━━━ Dataset content
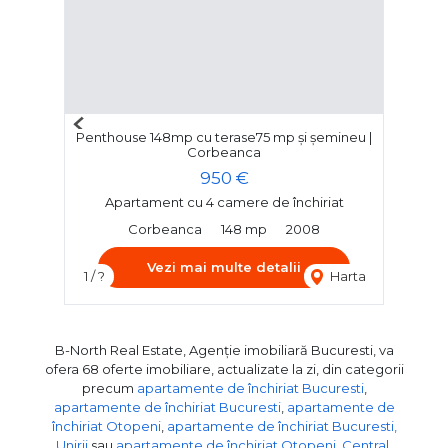
Previous
Penthouse 148mp cu terase75 mp și șemineu |
Next
Corbeanca
950 €
Apartament cu 4 camere de închiriat
Corbeanca
148 mp
2008
Vezi mai multe detalii
1 / ?
Harta
B-North Real Estate, Agenție imobiliară Bucuresti, va
ofera 68 oferte imobiliare, actualizate la zi, din categorii
precum
apartamente de închiriat Bucuresti
,
apartamente de închiriat Bucuresti
,
apartamente de
închiriat Otopeni
,
apartamente de închiriat Bucuresti,
Unirii
sau
apartamente de închiriat Otopeni, Central
.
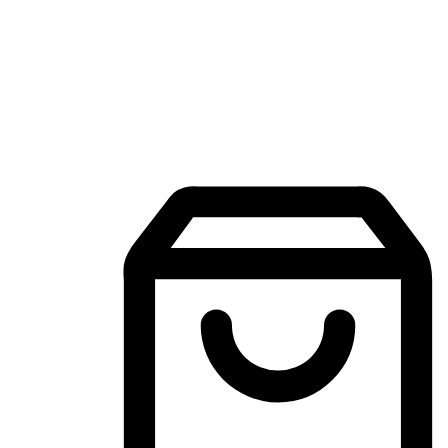
Aplikasi Membeli-Belah Mudah Alih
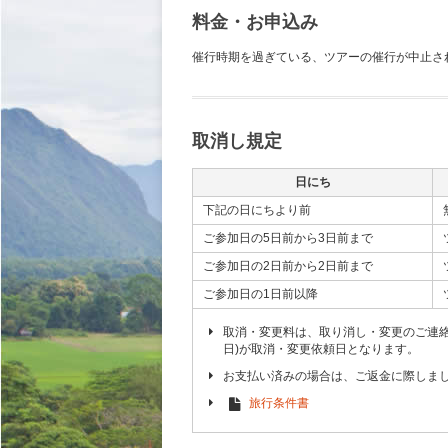
料金・お申込み
催行時期を過ぎている、ツアーの催行が中止さ
取消し規定
日にち
下記の日にちより前
ご参加日の5日前から3日前まで
ご参加日の2日前から2日前まで
ご参加日の1日前以降
取消・変更料は、取り消し・変更のご連
日)が取消・変更依頼日となります。
お支払い済みの場合は、ご返金に際しま
旅行条件書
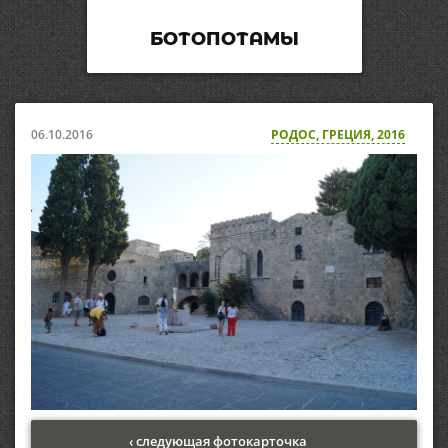
БОТОПОТАМЫ
06.10.2016
РОДОС, ГРЕЦИЯ, 2016
‹ следующая фотокарточка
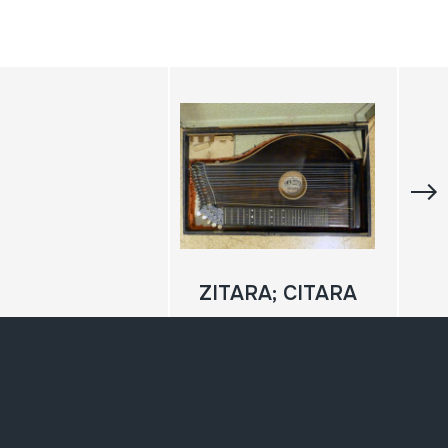
ZITARA; CITARA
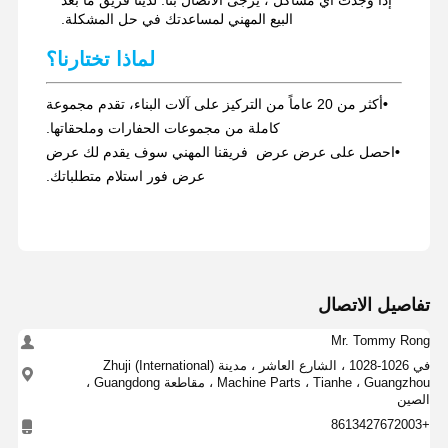
إذا وجدت أي مشاكل ، يرجى الاتصال بنا. لدينا فريق ما بعد
البيع المهني لمساعدتك في حل المشكلة.
لماذا تختارنا؟
•
أكثر من 20 عاماً من التركيز على آلات البناء، تقدم مجموعة
كاملة من مجموعات الحفارات وملحقاتها.
•
احصل على عرض عرض ️ فريقنا المهني سوف يقدم لك عرض
عرض فور استلام متطلباتك.
تفاصيل الاتصال
Mr. Tommy Rong
في 1026-1028 ، الشارع العاشر ، مدينة Zhuji (International)
Machine Parts ، Tianhe ، Guangzhou ، مقاطعة Guangdong ،
الصين
+8613427672003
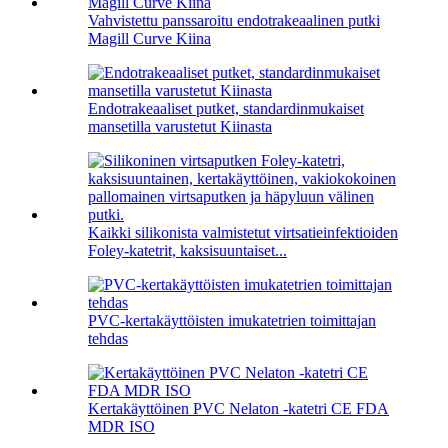
Vahvistettu panssaroitu endotrakeaalinen putki
Magill Curve Kiina
Endotrakeaaliset putket, standardinmukaiset
mansetilla varustetut Kiinasta
Kaikki silikonista valmistetut virtsatieinfektioiden
Foley-katetrit, kaksisuuntaiset...
PVC-kertakäyttöisten imukatetrien toimittajan
tehdas
Kertakäyttöinen PVC Nelaton -katetri CE FDA
MDR ISO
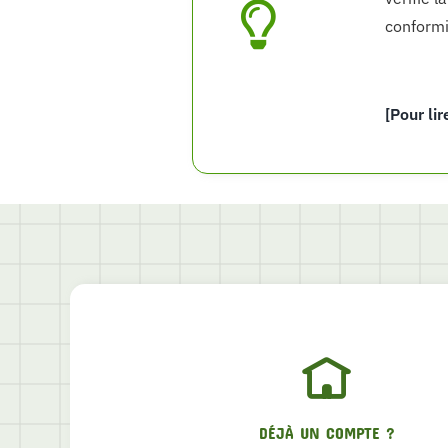
conformi
[Pour lir
DÉJÀ UN COMPTE ?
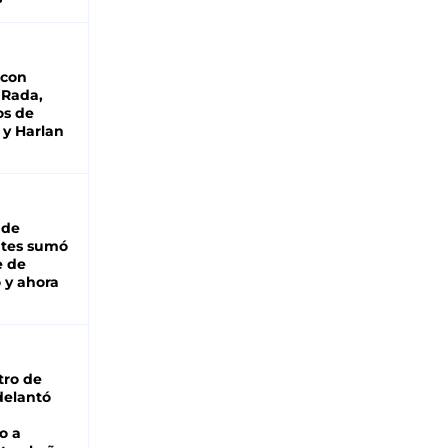
 con
 Rada,
os de
 y Harlan
 de
ntes sumó
e de
 y ahora
tro de
adelantó
o a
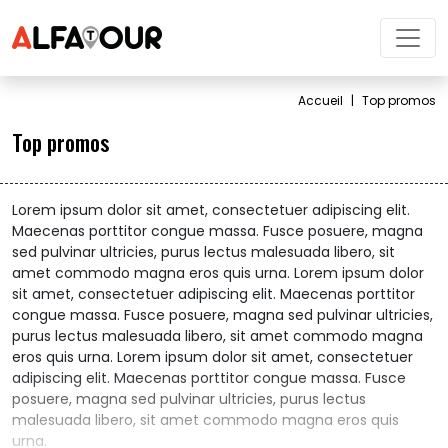
Accueil
|
Top promos 
Top promos 
Lorem ipsum dolor sit amet, consectetuer adipiscing elit. 
Maecenas porttitor congue massa. Fusce posuere, magna
sed pulvinar ultricies, purus lectus malesuada libero, sit
amet commodo magna eros quis urna. Lorem ipsum dolor
sit amet, consectetuer adipiscing elit. Maecenas porttitor
congue massa. Fusce posuere, magna sed pulvinar ultricies,
purus lectus malesuada libero, sit amet commodo magna
eros quis urna. Lorem ipsum dolor sit amet, consectetuer
adipiscing elit. Maecenas porttitor congue massa. Fusce
posuere, magna sed pulvinar ultricies, purus lectus
malesuada libero, sit amet commodo magna eros quis
urna.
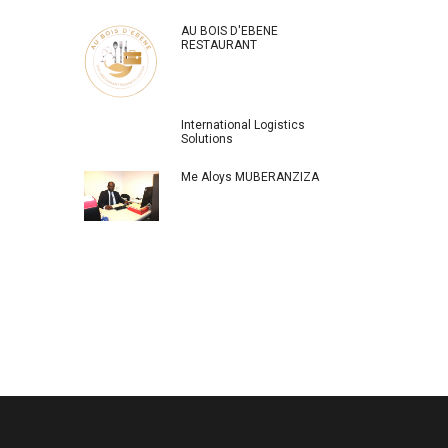
AU BOIS D'EBENE
RESTAURANT
International Logistics
Solutions
Me Aloys MUBERANZIZA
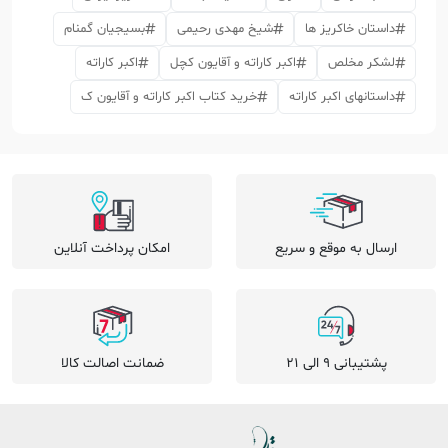
داستان خاکریز ها
شیخ مهدی رحیمی
بسیجیان گمنام
لشکر مخلص
اکبر کاراته و آقایون کچل
اکبر کاراته
داستانهای اکبر کاراته
خرید کتاب اکبر کاراته و آقایون ک
ارسال به موقع و سریع
امکان پرداخت آنلاین
پشتیبانی 9 الی 21
ضمانت اصالت کالا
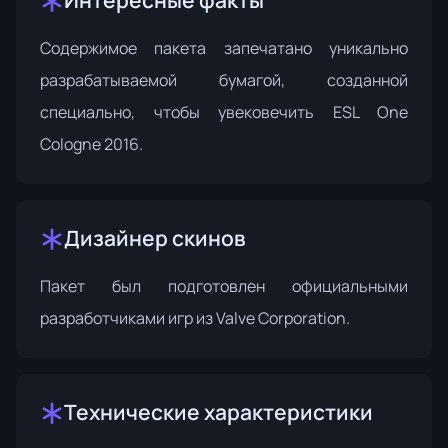
Интересные факты
Содержимое пакета запечатано уникально
разрабатываемой бумагой, созданной
специально, чтобы увековечить ESL One
Cologne 2016.
Дизайнер скинов
Пакет был подготовлен официальными
разработчиками игр из
Valve Corporation
.
Технические характеристики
━━━━━━
-- Activity --
Only the lines that contain the word "posuere" should be copied from the material.

-- Solution to the exercise --
Maecenas porttitor congue massa. Fusce posuere, magna
congue massa. Fusce posuere, magna sed pulvinar ultricies,
posuere, magna sed pulvinar ultricies, purus lectus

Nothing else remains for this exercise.